■ Supplied records
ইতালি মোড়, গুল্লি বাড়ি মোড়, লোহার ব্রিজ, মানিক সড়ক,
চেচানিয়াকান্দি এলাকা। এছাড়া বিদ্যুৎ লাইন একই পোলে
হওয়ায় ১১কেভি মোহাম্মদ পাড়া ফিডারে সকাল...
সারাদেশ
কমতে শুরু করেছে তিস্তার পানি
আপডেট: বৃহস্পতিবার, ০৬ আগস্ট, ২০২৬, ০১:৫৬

...

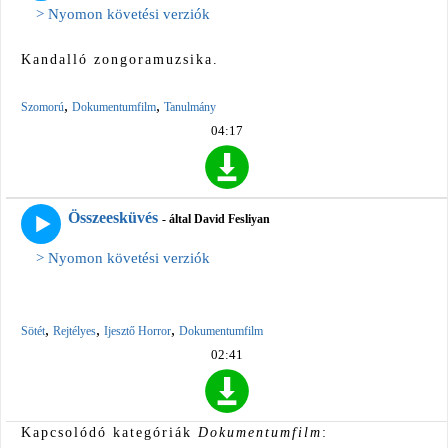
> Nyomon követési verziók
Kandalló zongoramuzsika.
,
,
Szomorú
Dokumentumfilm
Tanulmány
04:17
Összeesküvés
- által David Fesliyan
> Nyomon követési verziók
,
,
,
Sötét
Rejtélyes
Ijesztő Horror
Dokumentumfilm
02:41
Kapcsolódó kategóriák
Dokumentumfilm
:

■ Exercise
Print, from the entries above, the line with "ইতালি মোড়, গুল্লি", the line with "আপডেট: বৃহস্পতিবার, ০৬ আগস্ট, ২০২৬, ০১:৫৬" and all lines between them, exactly and with nothing else.

■ Written reply
ইতালি মোড়, গুল্লি বাড়ি মোড়, লোহার ব্রিজ, মানিক সড়ক,
চেচানিয়াকান্দি এলাকা। এছাড়া বিদ্যুৎ লাইন একই পোলে
হওয়ায় ১১কেভি মোহাম্মদ পাড়া ফিডারে সকাল...
সারাদেশ
কমতে শুরু করেছে তিস্তার পানি
আপডেট: বৃহস্পতিবার, ০৬ আগস্ট, ২০২৬, ০১:৫৬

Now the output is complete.